**Task prompt:** Show, from the records below, all lines that contain the word "SUBJECT".

[Recorded data]
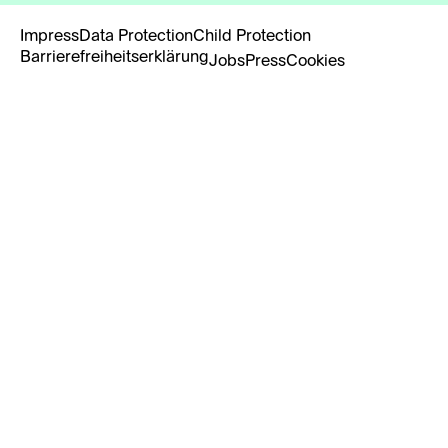
Impress
Data Protection
Child Protection
Barrierefreiheitserklärung
Jobs
Press
Cookies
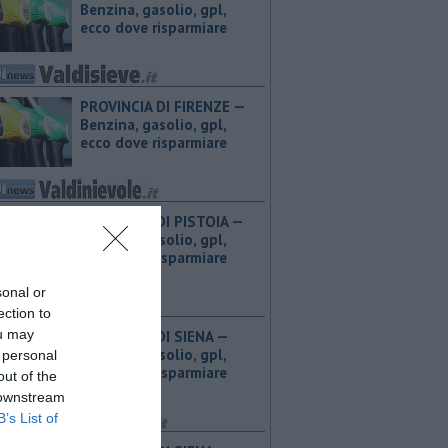
Benzina, gasolio, gpl,
ecco dove risparmiare
PROVINCIA DI FIRENZE — ​
Benzina, gasolio, gpl,
ecco dove risparmiare
PROVINCIA DI PISTOIA — ​
Benzina, gasolio, gpl,
ecco dove risparmiare
sonal or
ection to
ou may
PROVINCIA DI SIENA — ​
Benzina, gasolio, gpl,
 personal
ecco dove risparmiare
out of the
 downstream
B’s List of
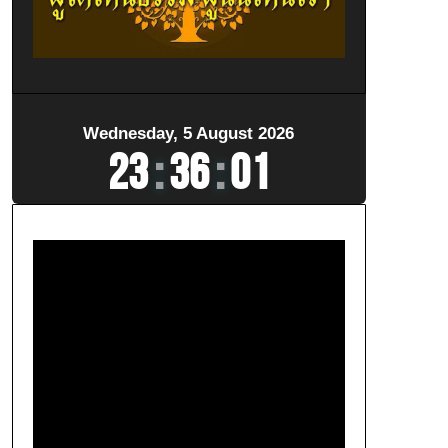
Wednesday, 5 August 2026
23
:
36
:
03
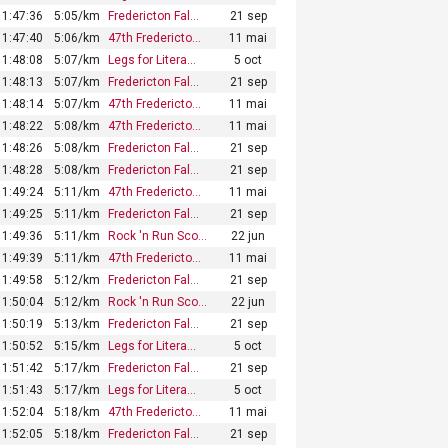
1:47:36
5:05/km
Fredericton Fal…
21 sep
1:47:40
5:06/km
47th Fredericto…
11 mai
1:48:08
5:07/km
Legs for Litera…
5 oct
1:48:13
5:07/km
Fredericton Fal…
21 sep
1:48:14
5:07/km
47th Fredericto…
11 mai
1:48:22
5:08/km
47th Fredericto…
11 mai
1:48:26
5:08/km
Fredericton Fal…
21 sep
1:48:28
5:08/km
Fredericton Fal…
21 sep
1:49:24
5:11/km
47th Fredericto…
11 mai
1:49:25
5:11/km
Fredericton Fal…
21 sep
1:49:36
5:11/km
Rock 'n Run Sco…
22 jun
1:49:39
5:11/km
47th Fredericto…
11 mai
1:49:58
5:12/km
Fredericton Fal…
21 sep
1:50:04
5:12/km
Rock 'n Run Sco…
22 jun
1:50:19
5:13/km
Fredericton Fal…
21 sep
1:50:52
5:15/km
Legs for Litera…
5 oct
1:51:42
5:17/km
Fredericton Fal…
21 sep
1:51:43
5:17/km
Legs for Litera…
5 oct
1:52:04
5:18/km
47th Fredericto…
11 mai
1:52:05
5:18/km
Fredericton Fal…
21 sep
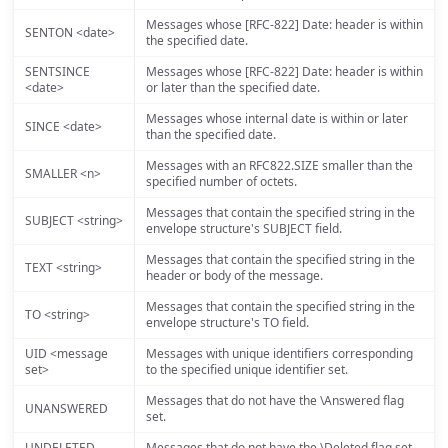
Messages whose [RFC-822] Date: header is within
SENTON <date>
the specified date.
SENTSINCE
Messages whose [RFC-822] Date: header is within
<date>
or later than the specified date.
Messages whose internal date is within or later
SINCE <date>
than the specified date.
Messages with an RFC822.SIZE smaller than the
SMALLER <n>
specified number of octets.
Messages that contain the specified string in the
SUBJECT <string>
envelope structure's SUBJECT field.
Messages that contain the specified string in the
TEXT <string>
header or body of the message.
Messages that contain the specified string in the
TO <string>
envelope structure's TO field.
UID <message
Messages with unique identifiers corresponding
set>
to the specified unique identifier set.
Messages that do not have the \Answered flag
UNANSWERED
set.
UNDELETED
Messages that do not have the \Deleted flag set.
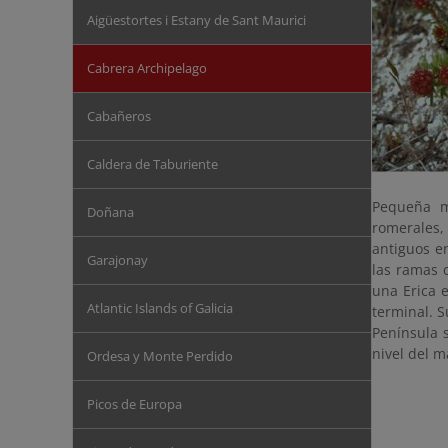
Aigüestortes i Estany de Sant Maurici
Cabrera Archipelago
Cabañeros
Caldera de Taburiente
Pequeña m
Doñana
romerales,
antiguos e
Garajonay
las ramas 
una Erica 
Atlantic Islands of Galicia
terminal. S
Península 
nivel del m
Ordesa y Monte Perdido
Picos de Europa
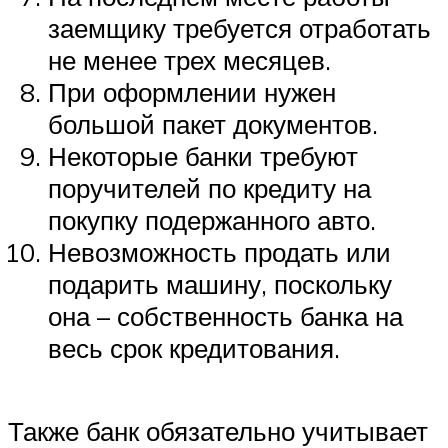
заемщику требуется отработать
не менее трех месяцев.
При оформлении нужен
большой пакет документов.
Некоторые банки требуют
поручителей по кредиту на
покупку подержанного авто.
Невозможность продать или
подарить машину, поскольку
она – собственность банка на
весь срок кредитования.
Также банк обязательно учитывает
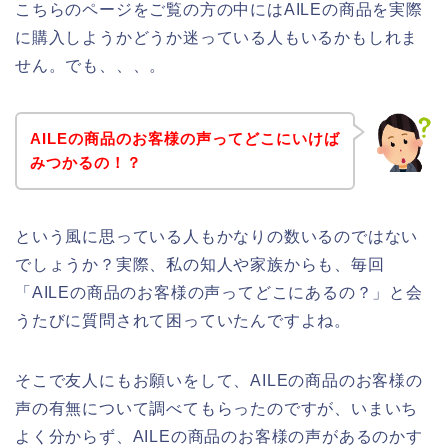
こちらのページをご覧の方の中にはAILEの商品を実際
に購入しようかどうか迷っている人もいるかもしれま
せん。でも、、、。
AILEの商品のお客様の声ってどこにいけば
みつかるの！？
という風に思っている人もかなりの数いるのではない
でしょうか？実際、私の知人や家族からも、毎回
「AILEの商品のお客様の声ってどこにあるの？」と会
うたびに質問されて困っていたんですよね。
そこで友人にもお願いをして、AILEの商品のお客様の
声の有無について調べてもらったのですが、いまいち
よく分からず、AILEの商品のお客様の声があるのかす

**Worked solution:**
SUBJECT <string>
envelope structure's SUBJECT field.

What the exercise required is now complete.